Pogoda zrobiła się w ostatnich dniach znośna, co umożliwiło organizowanie np. rozmaitych rowerowych przedsięwzięć.
Swojego „Odlotowego Bibliotekarza” mieli w miniony weekend ci miłośnicy czytania, którzy niekiedy robią sobie przerwę na przejażdżki. W podobnym terminie grupka około dwudziestu pracowników Szkoły Podstawowej z OI nr 2 w Szczytnie dołączyła do VI Ogólnopolskiego Biegu Belfrów. Wbrew nazwie można było także spacerować (na odpowiednio długiej trasie) lub jechać rowerem.
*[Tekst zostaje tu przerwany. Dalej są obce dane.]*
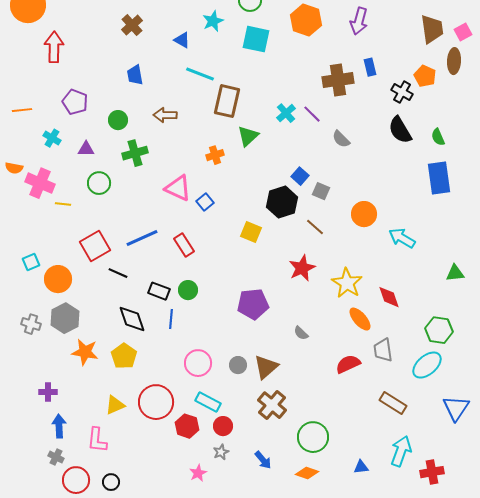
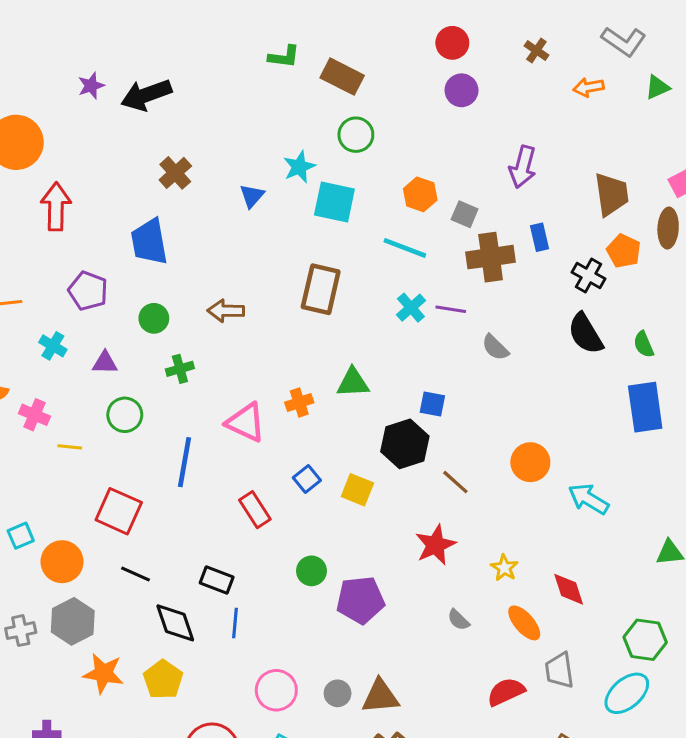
orange hexagon: (306, 20) -> (420, 194), moved, size x0.7
brown trapezoid: (432, 29) -> (611, 194), moved
cyan square: (256, 39) -> (334, 202), moved
blue triangle: (182, 40) -> (252, 196), turned 42
cyan line: (200, 74) -> (405, 248), moved
blue trapezoid: (135, 75) -> (149, 242), moved, size x1.5
purple line: (312, 114) -> (451, 309), turned -36
green triangle: (248, 136) -> (353, 383), moved, turned 40
green cross: (135, 153) -> (180, 369), size x0.7
orange cross: (215, 155) -> (299, 403), moved
blue square: (300, 176) -> (432, 404), turned -30
pink cross: (40, 183) -> (34, 415), size x0.7
gray square: (321, 191) -> (465, 214), moved
blue square: (205, 202) -> (307, 479), moved
blue line: (142, 238) -> (184, 462), moved, turned -56
red square: (95, 246) -> (119, 511), turned -36
black line: (118, 273) -> (135, 574), moved
yellow star: (347, 283) -> (504, 568), size x0.6
green circle: (188, 290) -> (312, 571), moved
gray cross: (31, 324) -> (21, 631), turned -30
gray semicircle: (301, 333) -> (458, 620), moved
brown triangle: (266, 367) -> (380, 696), turned 36

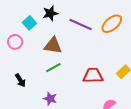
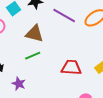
purple star: (50, 99) -> (19, 84), moved

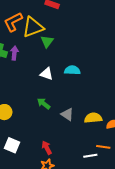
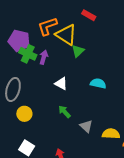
yellow triangle: (33, 27) -> (66, 35), turned 45
white triangle: (47, 74) -> (61, 84), moved

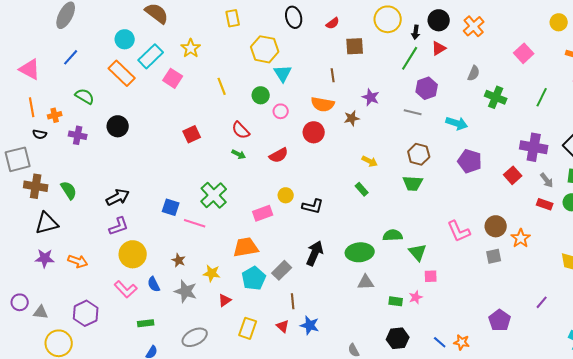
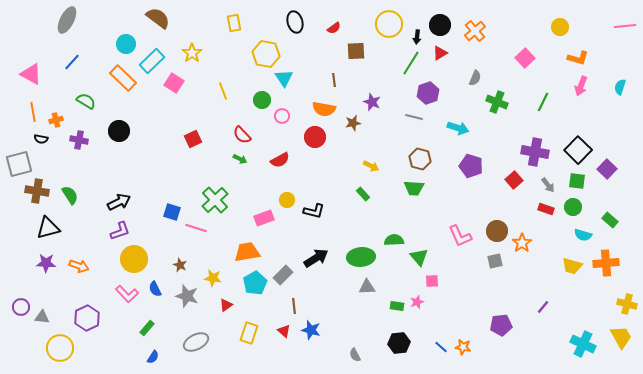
black arrow: (315, 253) -> (316, 258), turned 35
purple pentagon: (500, 320) -> (501, 325), turned 30
green rectangle: (146, 323) -> (147, 328), turned -42

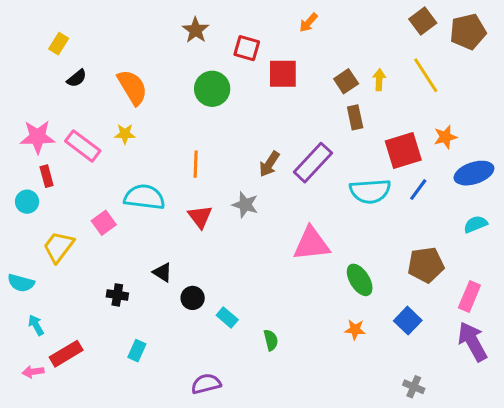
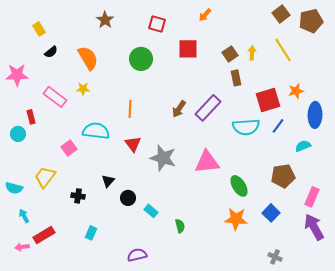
brown star: (196, 30) -> (105, 20), moved
yellow rectangle: (59, 44) -> (39, 29), turned -64
red square: (247, 48) -> (157, 24), moved
pink star: (38, 137) -> (17, 75), moved
blue ellipse: (474, 173) -> (315, 115), turned -70
gray star: (245, 205) -> (163, 158), moved, size x1.5
cyan semicircle: (475, 224) -> (303, 146), moved
yellow trapezoid: (59, 247) -> (45, 177), moved
black triangle: (162, 272) -> (108, 181), turned 40
orange star: (355, 330) -> (236, 219), size x1.6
Szczytnianie z „Dwójki” wybrali ostatni z tych wariantów, choć akurat pilot grupy postanowił dystans około 20 kilometrów pokonać, biegnąc.
Trasa prowadziła spod szkoły przez mostek na Strudze, okolice Witówka, Sędańsk, Janowo z powrotem Szczytna. By nie wprowadzać zamieszania na bardziej uczęszczanych drogach, wiodła ona głównie leśnymi duktami (fot. 1), a uczestnicy zapuszczali się niejednokrotnie w rejony dzikie, rzadko uczęszczane. Rzecz jasna w ciekawszych miejscach (fot. 2, 3.) znalazł się czas na krótkie postoje.
Najważniejszym celem przedsięwzięcia, w którym uczestniczą pracownicy szkół nie tylko z Polski, było włączenie się w pomoc dla dziecka zmagającego się z poważną chorobą. W tym roku wybór padł na 8-letnią Łucję, walczącą z zespołem CHARGE związanym m.in. z problemami z sercem, równowagą, słuchem i wzrokiem. Cały zysk z opłat startowych i zakupu koszulek startowych ma być przeznaczony na pomoc dla dziewczynki. Inicjator włączenia się do biegu, Robert Jaworski, uczestniczy także w rywalizacji indywidualnej. W maju pokonał na rowerze ponad 1000 km, co daje mu miejsce ścisłej czołówce.